France to offer young people fertility checks to combat falling birth rates

France to offer young people fertility checks to combat falling birth rates

In a video broadcast by Elle, Mr Macron – who has no children, although his wife Brigitte has three from her first marriage – also suggested opening a “debate” on the introduction of a possible “duty to visit” for fathers in single-parent families where women are the main carers.

“We’ve allowed men to exonerate themselves from all parental duties,” he said, while pointing out that 90 per cent of youths involved in riots in France last July “came from either child welfare or single-parent families”.

Mr Macron added: “When there is a father, he must exercise all his duties and the mother, when she is in that situation, must be able to demand regular visits.” 

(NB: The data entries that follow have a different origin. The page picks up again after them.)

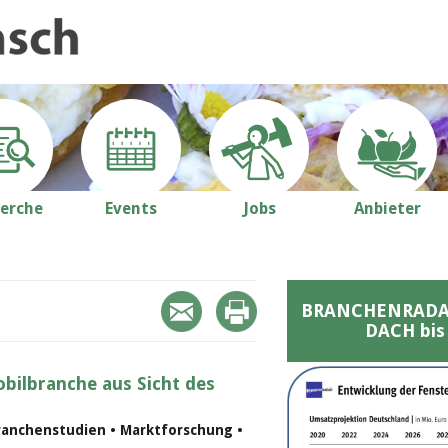
erche
Events
Jobs
Anbieter
BRANCHENRADAR 
DACH bis
bilbranche aus Sicht des
ranchenstudien • Marktforschung •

He said fathers should, for example, take part in parent-teacher meetings and be a “stakeholder” in the child’s education.

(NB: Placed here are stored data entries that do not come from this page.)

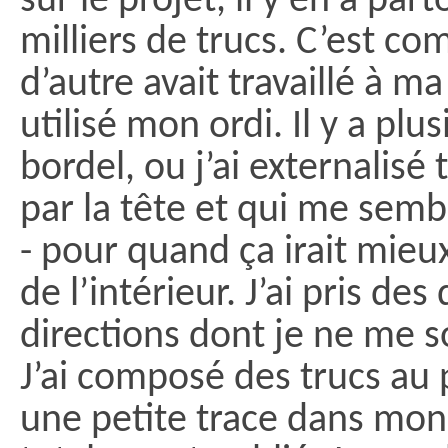
sur le projet, il y en a pa
milliers de trucs. C’est c
d’autre avait travaillé à ma
utilisé mon ordi. Il y a pl
bordel, ou j’ai externalisé
par la tête et qui me semb
- pour quand ça irait mieu
de l’intérieur. J’ai pris des
directions dont je ne me 
J’ai composé des trucs au p
une petite trace dans mon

The president stressed: “It’s a duty to be a parent, and it’s a duty that doesn’t end with divorce or separation”, and said parents must “both exercise their responsibilities”.

He added: “Even for the child, it’s better … a child who never sees his father is a child who feels abandoned” and “whose emotional and educational development is not the same”.

Meanwhile, the French president also insisted that he had “no complacency” towards actor Gérard Depardieu, who is facing rape charges. He said he had “never defended an aggressor against victims”.

Mr Macron sparked uproar in December after he defended the actor as innocent until proven guilty and insinuated that he was the victim of a “manhunt”.

“He’s an immense actor, a genius of his art,” he added. “He makes France proud.”

Mr Macron told Elle: “My priority is and always has been, protecting victims, and that also applies to the Depardieu case.”